As I had heard sentiments of the same kind insinuated by others, I replied at some length, observing, that if he had lived in the most brilliant period of Roman grandeur, and had accidentally met with a few Romans in Greece or Asia, and had formed his opinion of that illustrious commonwealth from the conduct and conversation of these travellers, his ideas would, in all probability, have been very different from those which the writings of Livy, Cæsar, Cicero, and Virgil, had given him of the Roman people:—That the manners and behaviour of the few English he might have met abroad, so far from giving him a just view of the character of the whole nation, very possibly had led him to false conclusions with regard to the character of those very individuals. For that I myself had known many young Englishmen who, after having led a dissipated, insignificant kind of life while on their travels, and while the natural objects of their ambition were at a distance, had changed their conduct entirely upon their return, applied to business as eagerly as they had formerly launched into extravagance, and had at length become very useful members of the community.
But, continued I, throwing this consideration out of the question, the real character of a people can only be discovered by living among them on a familiar footing, and for a considerable time.
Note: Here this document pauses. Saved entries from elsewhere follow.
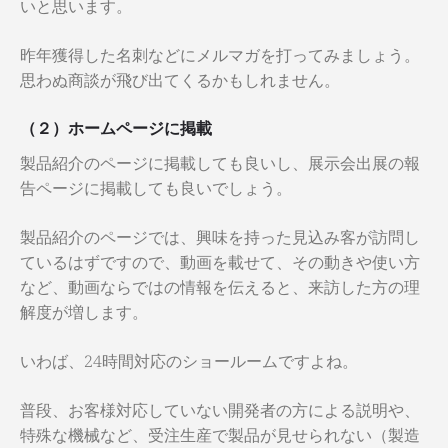
いと思います。
昨年獲得した名刺などにメルマガを打ってみましょう。
思わぬ商談が飛び出てくるかもしれません。
（２）ホームページに掲載
製品紹介のページに掲載しても良いし、展示会出展の報
告ページに掲載しても良いでしょう。
製品紹介のページでは、興味を持った見込み客が訪問し
ているはずですので、動画を載せて、その動きや使い方
など、動画ならではの情報を伝えると、来訪した方の理
解度が増します。
いわば、24時間対応のショールームですよね。
普段、お客様対応していない開発者の方による説明や、
特殊な機械など、受注生産で製品が見せられない（製造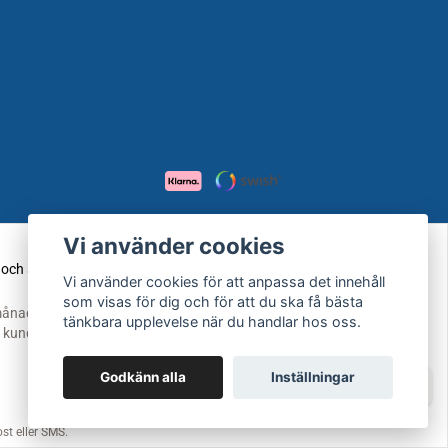
Vi använder cookies
Vi använder cookies för att anpassa det innehåll
som visas för dig och för att du ska få bästa
tänkbara upplevelse när du handlar hos oss.
Godkänn alla
Inställningar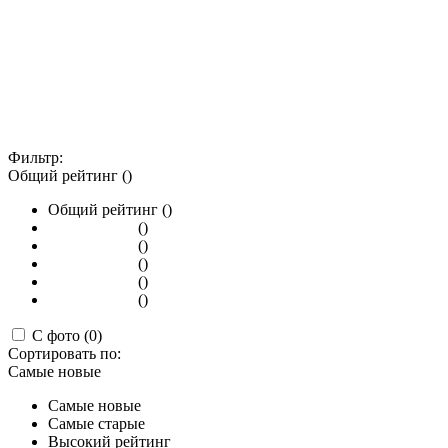
Фильтр:
Общий рейтинг ()
Общий рейтинг ()
()
()
()
()
()
С фото (0)
Сортировать по:
Самые новые
Самые новые
Самые старые
Высокий рейтинг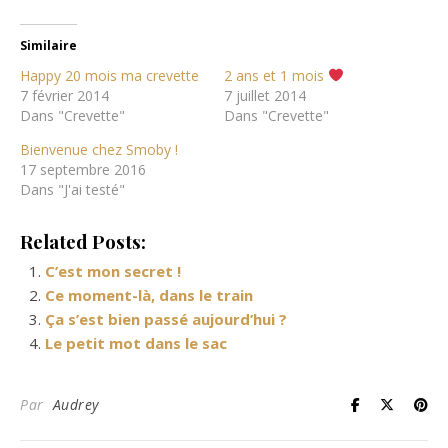
Similaire
Happy 20 mois ma crevette
2 ans et 1 mois
7 février 2014
7 juillet 2014
Dans "Crevette"
Dans "Crevette"
Bienvenue chez Smoby !
17 septembre 2016
Dans "J'ai testé"
Related Posts:
C’est mon secret !
Ce moment-là, dans le train
Ça s’est bien passé aujourd’hui ?
Le petit mot dans le sac
Par
Audrey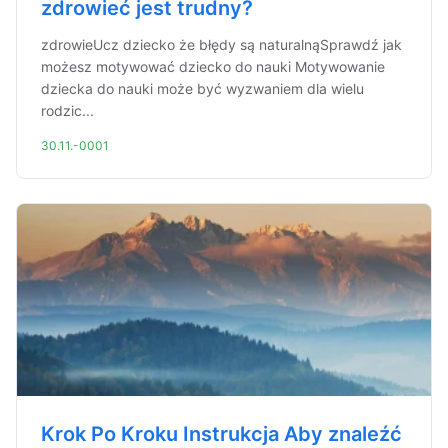
zdrowieć jest trudny?
zdrowieUcz dziecko że błędy są naturalnąSprawdź jak
możesz motywować dziecko do nauki Motywowanie
dziecka do nauki może być wyzwaniem dla wielu
rodzic...
30.11.-0001
Krok Po Kroku Instrukcja Aby znaleźć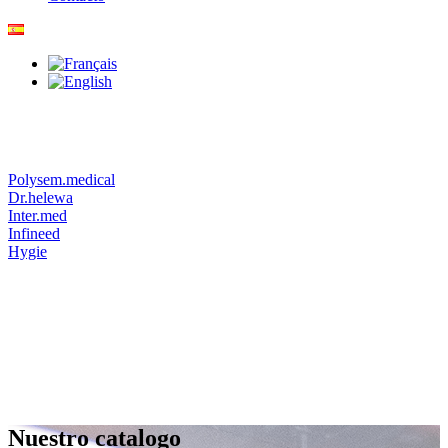
Polysem.medical
Dr.helewa
Inter.med
Infineed
Hygie
Nuestro catalogo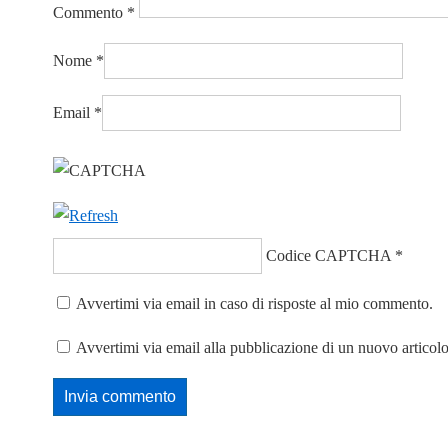
Commento
*
Nome
*
Email
*
Codice CAPTCHA
*
Avvertimi via email in caso di risposte al mio commento.
Avvertimi via email alla pubblicazione di un nuovo articolo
This is necessary before we can form a just idea of any nation; but perhaps more so with respect to the English, than any other: for in no nation are the education, sentiments, and pursuits of those who travel, so different from those of the people who remain at home.
The first class is composed of a few invalids, a great many young men raw from the university, and some idle men of fortune, void of ambition, and incapable of application, who, every now and then, saunter through Europe, because they know not how to employ their time at home.
The second class is made up of younger brothers, who are bred to the army, navy, the law, and other professions;—all who follow commerce, are employed in manufactures, or farming;—and, in one word, all who, not being born to independent fortunes, endeavour to remedy that inconveniency by industry, and the cultivation of their talents.
England is the only country in Europe whose inhabitants never leave it in search of fortune. There are, moderately speaking, twenty Frenchmen in London for every Englishman at Paris. By far the greater part of those Frenchmen travel to get money, and almost all the English to spend it. But we should certainly be led into great errors, by forming an idea of the character of the French nation from that of the French fiddlers, dancing-masters, dentists, and valet-de-chambres to be met with in England, or other parts of Europe.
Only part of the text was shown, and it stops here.